Erstellt am 22. November 2011 von

„Kein Mensch ist perfekt“, so lautet treffend die aktuelle Kampagne der Caritas. So selbstverständlich da wohl jeder zustimmt, so unglaublich tief sitzen offenbar dennoch die Vorstellungen davon, wer „behindert“ ist und wer nicht. Dabei merken wir dann gar nicht mehr, wie sehr wir einander behindern. Das frustriert mich!

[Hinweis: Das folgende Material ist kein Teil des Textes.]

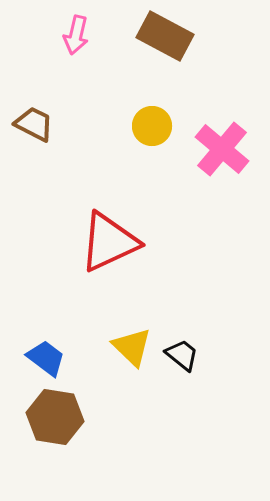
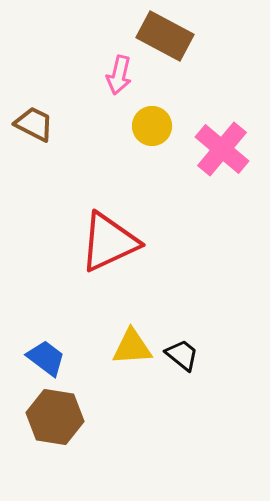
pink arrow: moved 43 px right, 40 px down
yellow triangle: rotated 48 degrees counterclockwise
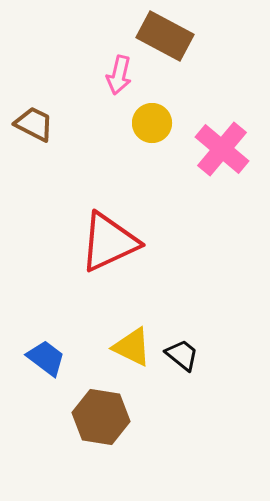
yellow circle: moved 3 px up
yellow triangle: rotated 30 degrees clockwise
brown hexagon: moved 46 px right
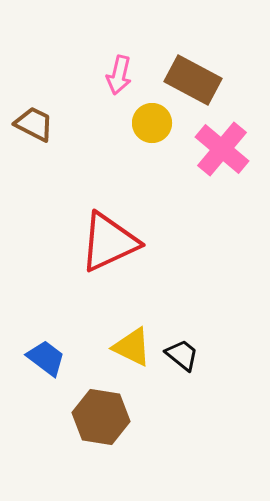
brown rectangle: moved 28 px right, 44 px down
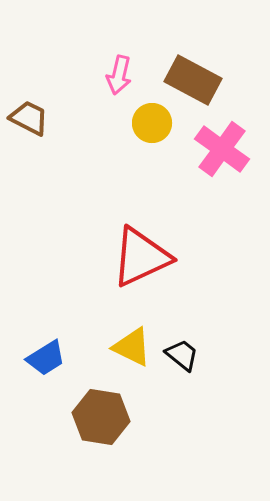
brown trapezoid: moved 5 px left, 6 px up
pink cross: rotated 4 degrees counterclockwise
red triangle: moved 32 px right, 15 px down
blue trapezoid: rotated 111 degrees clockwise
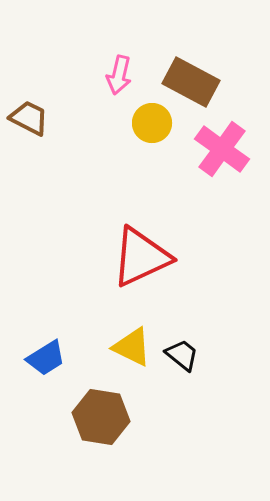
brown rectangle: moved 2 px left, 2 px down
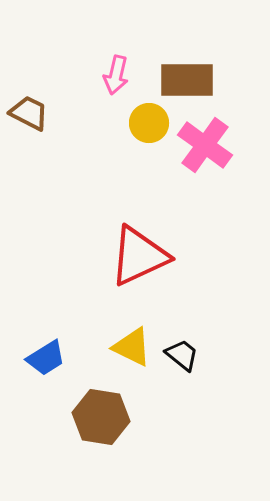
pink arrow: moved 3 px left
brown rectangle: moved 4 px left, 2 px up; rotated 28 degrees counterclockwise
brown trapezoid: moved 5 px up
yellow circle: moved 3 px left
pink cross: moved 17 px left, 4 px up
red triangle: moved 2 px left, 1 px up
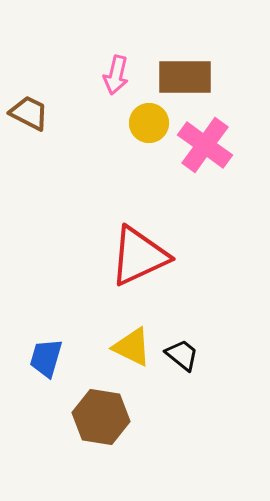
brown rectangle: moved 2 px left, 3 px up
blue trapezoid: rotated 138 degrees clockwise
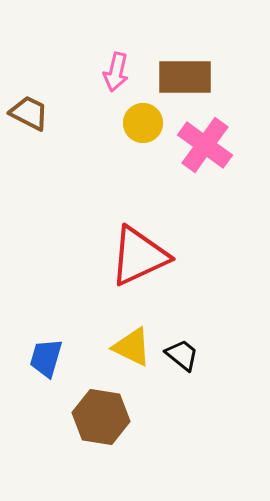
pink arrow: moved 3 px up
yellow circle: moved 6 px left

Als eine Freundin von uns im Zuge ihrer Überlegungen, welche Schule für ihre Tochter mit Down-Syndrom wohl die beste sein könnte, gerade wieder einen Termin mit einer Schulrektorin hatte, kam sie aus dem Staunen gar nicht mehr heraus: Diese Dame wusste allzu gut Bescheid, was geht und was nicht, kannte sehr genau die Grenzen und das Potenzial der Kleinen – und behandelte unsere Freundin dermaßen respektlos, dass ich an die Decke gehen könnte. Von dem, was ich mir unter „Inklusion“ vorstelle, sind wir da meilenweit entfernt. Ich schätze, es braucht einfach noch jede Menge echter Begegnungen und Erfahrungen, damit sich die Erkenntnis durchsetzt, dass jeder Mensch nun mal ein Unikat ist. Und dass genau das das Leben aller bereichert.

Zum Glück gibt’s an solchen Tagen auch anderes zu berichten: „Muss in jeden Kindergarten, sollte in die Wartezimmer von Arztpraxen“, schreibt die Zeitschrift „Sozialcourage – Das Magazin für soziales Handeln“ soeben in ihrer Empfehlung des wunderbaren Bilderbuches Die Geschichte von Prinz Seltsam – Wie gut, dass jeder anders ist. Sozialcourage (Druckauflage 180.000) wird vom Deutschen Caritasverband in Freiburg herausgegeben und erscheint vierteljährlich. Kindergarten und Wartezimmer – ich finde, da haben sie recht.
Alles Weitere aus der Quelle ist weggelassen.